2017-04-10: SPX is trading near all-time highs, and Holt-Winters is forecasting +4.4% annualized over the next year. Worth noting that the real rate is being projected, thus if inflation stands at 2%, the nominal rate of return will be +6.4%.
So let's now look at the long-term trend in projected SPX rate of returns.
trend_pcspq = trend( pcspq )
plot( trend_pcspq )
:: regresstime slope = 0.0185216267691
There are several major episodes of less than -20% forecasted on smoothed real SPX, but over the long-term US equities are showing increasingly better returns against inflation.
(Curiously, in contrast, the long-term trend for real GDP growth was downwards.)
To help identify local BUBBLES, i.e. excessive equity valuations apart from inflationary effects, we detrend the series as follows:
det_pcspq = detrend( pcspq )
plot( det_pcspq )
:: regresstime slope = 0.0185216267691
In the plot above, we have filtered out both inflation and the underlying real rate of return on equities, leaving us with a picture of extreme valuations in the short-term.
The shift from overvaluation to collapse is very swift, and occurs historically on a regular but unpredictable basis. *Instability is the norm.*
What are the arrival times of collapses in equity valuations?
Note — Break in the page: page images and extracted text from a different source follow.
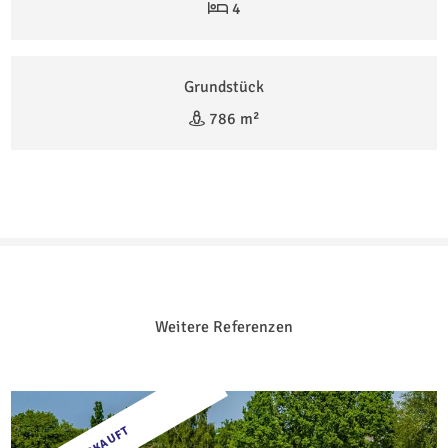
4
Grundstück
786 m²
Weitere Referenzen
VERKAUFT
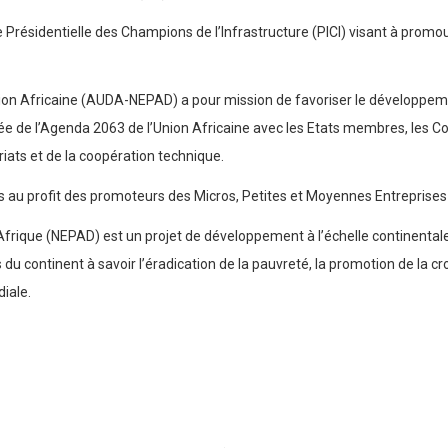
ive Présidentielle des Champions de l’Infrastructure (PICI) visant à prom
nion Africaine (AUDA-NEPAD) a pour mission de favoriser le développeme
grée de l’Agenda 2063 de l’Union Africaine avec les Etats membres, le
ariats et de la coopération technique.
au profit des promoteurs des Micros, Petites et Moyennes Entreprise
frique (NEPAD) est un projet de développement à l’échelle continentale
s du continent à savoir l’éradication de la pauvreté, la promotion de la 
diale.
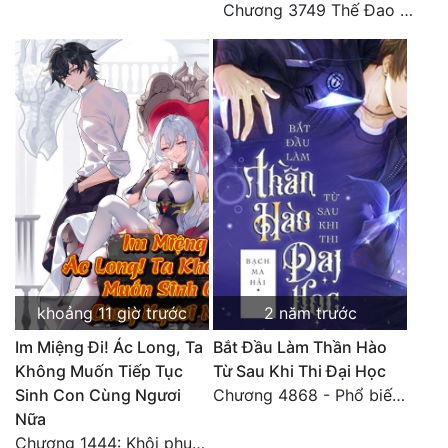
Chương 3749 Thế Đao xuất kích
Đô Thị
Đông Phương
Đông Phương Huyền Huyễn
Đồng Nhân
Cẩu Đạo Trường Sinh
Ngự Thú
Truyện Nam
khoảng 11 giờ trước
2 năm trước
Truyện Nữ
Im Miệng Đi! Ác Long, Ta
Bắt Đầu Làm Thần Hào
Vô Địch Lưu
Không Muốn Tiếp Tục
Từ Sau Khi Thi Đại Học
Sinh Con Cùng Ngươi
Chương 4868 - Phổ biến Hạ Quốc tệ!
Xây Dựng Thế Lực
Nữa
Chương 1444: Khôi phục quỹ đạo
Đam Mỹ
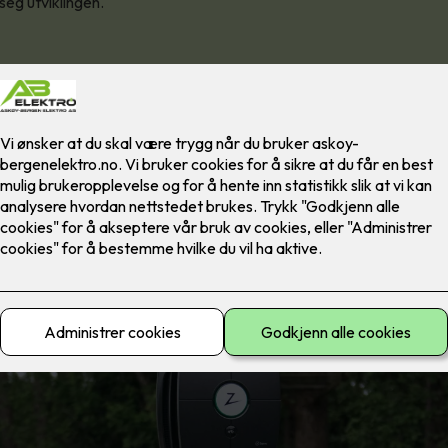
seg utviklingen.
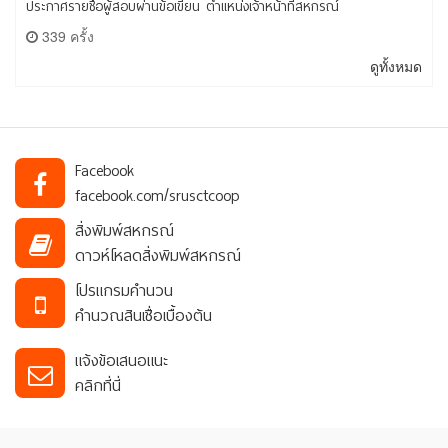
ประกาศรายชื่อผู้สอบผ่านข้อเขียน ตำแหน่งเจ้าหน้าที่สหกรณ์
339 ครั้ง
ดูทั้งหมด
Facebook
facebook.com/srusctcoop
สิ่งพิมพ์สหกรณ์
ดาวห์โหลดสิ่งพิมพ์สหกรณ์
โปรแกรมคำนวน
คำนวณสินเชื่อเบื้องต้น
แจ้งข้อเสนอแนะ
คลิกที่นี่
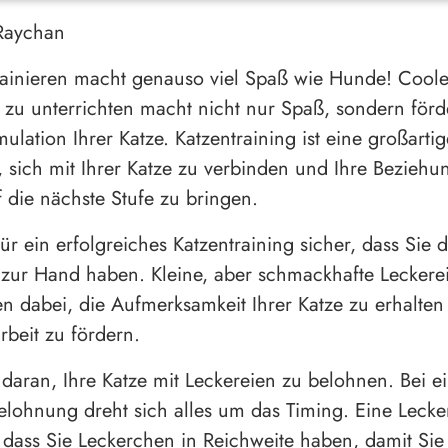
 Raychan
rainieren macht genauso viel Spaß wie Hunde! Cool
s zu unterrichten macht nicht nur Spaß, sondern förd
ulation Ihrer Katze. Katzentraining ist eine großartig
, sich mit Ihrer Katze zu verbinden und Ihre Beziehu
f die nächste Stufe zu bringen.
für ein erfolgreiches Katzentraining sicher, dass Sie d
ur Hand haben. Kleine, aber schmackhafte Leckerei
en dabei, die Aufmerksamkeit Ihrer Katze zu erhalten
beit zu fördern.
daran, Ihre Katze mit Leckereien zu belohnen. Bei e
Belohnung dreht sich alles um das Timing. Eine Lecke
, dass Sie Leckerchen in Reichweite haben, damit Sie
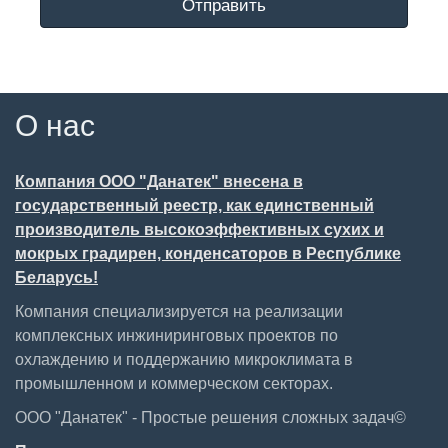
Отправить
О нас
Компания ООО "Данатек" внесена в
государственный реестр, как единственный
производитель высокоэффективных сухих и
мокрых градирен, конденсаторов в Республике
Беларусь!
Компания специализируется на реализации
комплексных инжиниринговых проектов по
охлаждению и поддержанию микроклимата в
промышленном и коммерческом секторах.
ООО "Данатек" - Простые решения сложных задач©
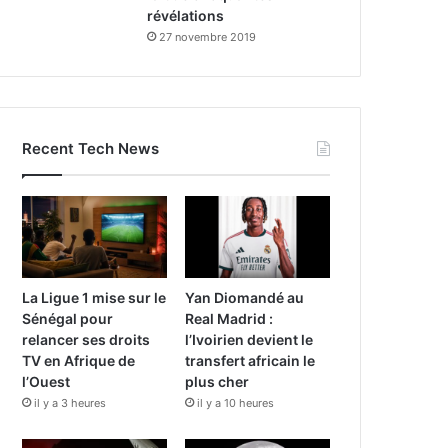
révélations
27 novembre 2019
Recent Tech News
La Ligue 1 mise sur le
Yan Diomandé au
Sénégal pour
Real Madrid :
relancer ses droits
l’Ivoirien devient le
TV en Afrique de
transfert africain le
l’Ouest
plus cher
il y a 3 heures
il y a 10 heures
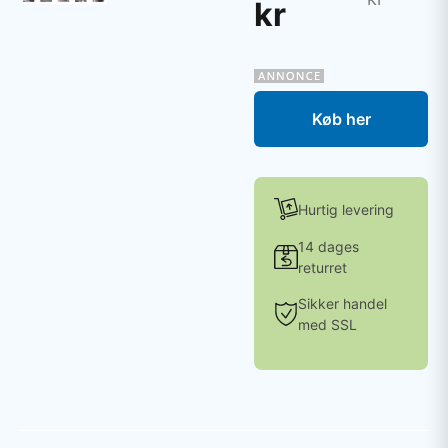
kr
Køb her
Hurtig levering
14 dages
returret
Sikker handel
med SSL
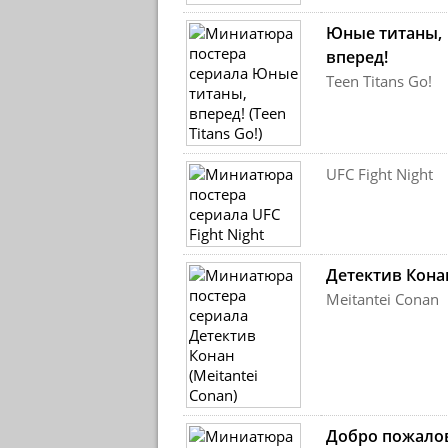
Юные титаны,
вперед!
Teen Titans Go!
UFC Fight Night
Детектив Кона
Meitantei Conan
Добро пожало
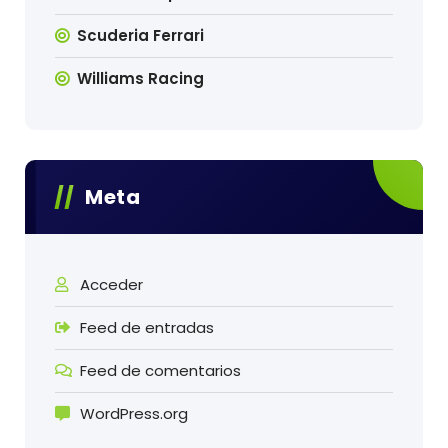
Scuderia Ferrari
Williams Racing
Meta
Acceder
Feed de entradas
Feed de comentarios
WordPress.org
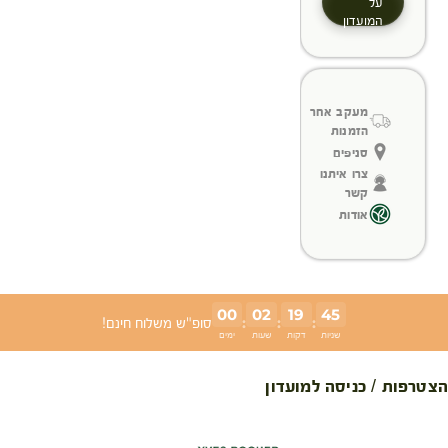
על
המועדון
מעקב אחר
הזמנות
סניפים
צרו איתנו
קשר
אודות
00
02
19
45
:
:
:
סופ"ש משלוח חינם!
שניות
דקות
שעות
ימים
הצטרפות / כניסה למועדון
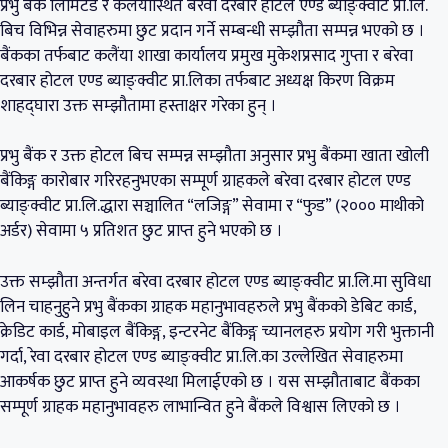
प्रभु बैंक लिमिटेड र कलैंयास्थित बरेवा दरबार होटल एण्ड ब्याङ्क्वीट प्रा.लि.
बिच विभिन्न सेवाहरुमा छुट प्रदान गर्ने सम्बन्धी सम्झौता सम्पन्न भएको छ ।
बैंकका तर्फबाट कलैंया शाखा कार्यालय प्रमुख मुकेशप्रसाद गुप्ता र बरेवा
दरबार होटल एण्ड ब्याङ्क्वीट प्रा.लिका तर्फबाट अध्यक्ष किरण विक्रम
शाहद्घारा उक्त सम्झौतामा हस्ताक्षर गरेका हुन् ।
प्रभु बैंक र उक्त होटल बिच सम्पन्न सम्झौता अनुसार प्रभु बैंकमा खाता खोली
बैंकिङ्ग कारोबार गरिरहनुभएका सम्पूर्ण ग्राहकले बरेवा दरबार होटल एण्ड
ब्याङ्क्वीट प्रा.लि.द्धारा सञ्चालित “लजिङ्ग” सेवामा र “फुड” (२००० माथीको
अर्डर) सेवामा ५ प्रतिशत छुट प्राप्त हुने भएको छ ।
उक्त सम्झौता अन्तर्गत बरेवा दरबार होटल एण्ड ब्याङ्क्वीट प्रा.लि.मा सुविधा
लिन चाहनुहुने प्रभु बैंकका ग्राहक महानुभावहरुले प्रभु बैंकको डेबिट कार्ड,
क्रेडिट कार्ड, मोबाइल बैंकिङ्ग, इन्टरनेट बैंकिङ्ग च्यानलहरु प्रयोग गरी भुक्तानी
गर्दा, रेवा दरबार होटल एण्ड ब्याङ्क्वीट प्रा.लि.का उल्लेखित सेवाहरुमा
आकर्षक छुट प्राप्त हुने व्यवस्था मिलाईएको छ । यस सम्झौताबाट बैंकका
सम्पूर्ण ग्राहक महानुभावहरु लाभान्वित हुने बैंकले विश्वास लिएको छ ।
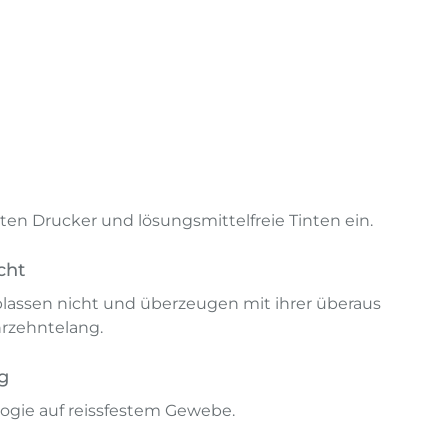
en Drucker und lösungsmittelfreie Tinten ein.
cht
lassen nicht und überzeugen mit ihrer überaus
hrzehntelang.
g
ogie auf reissfestem Gewebe.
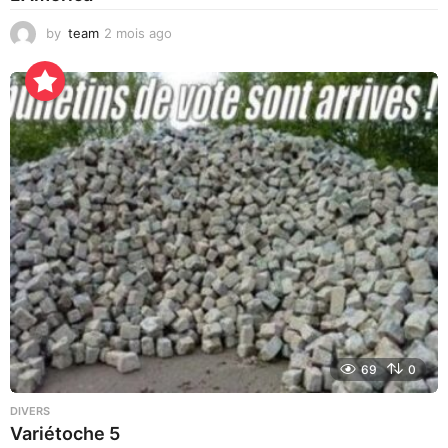
by
team
2 mois ago
2
j
o
u
r
s
a
g
o
69
0
DIVERS
Variétoche 5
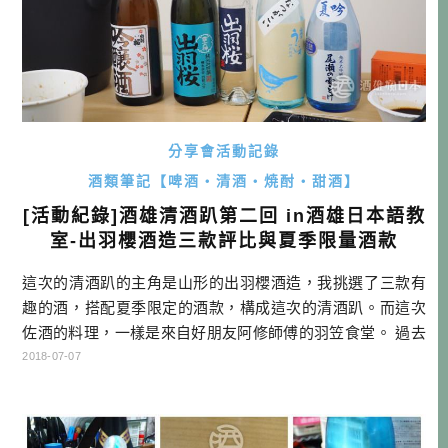
分享會活動記錄
酒類筆記【啤酒・清酒・焼酎・甜酒】
[活動紀錄]酒雄清酒趴第二回 in酒雄日本語教
室-出羽櫻酒造三款評比與夏季限量酒款
這次的清酒趴的主角是山形的出羽櫻酒造，我挑選了三款有
趣的酒，搭配夏季限定的酒款，構成這次的清酒趴。而這次
佐酒的料理，一樣是來自好朋友阿修師傅的羽笠食堂。 過去
活動紀錄： [活動紀錄]酒雄清酒趴第一回 in 羽笠食堂 -認識日
2018-07-07
本酒爽薰熟醇四大類別 自從考取了唎酒師執照之後，酒雄每
個月都會舉辦一次清酒趴，目的有二，一個是想培養自己長
期品飲的能力，可以養成習慣，一喝就知道可以搭配什麼料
Are there signals which can be identified as precursors to such collapses?
There are structural similarities to the prediction of earthquakes where threshold tremors can be regarded as precursors.
Didier Sornette has discovered log-periodic times, inspired by geophysics and self-organizing systems. A separate notebook will be dedicated to his findings regarding criticality: bubbles and anti-bubbles in financial markets.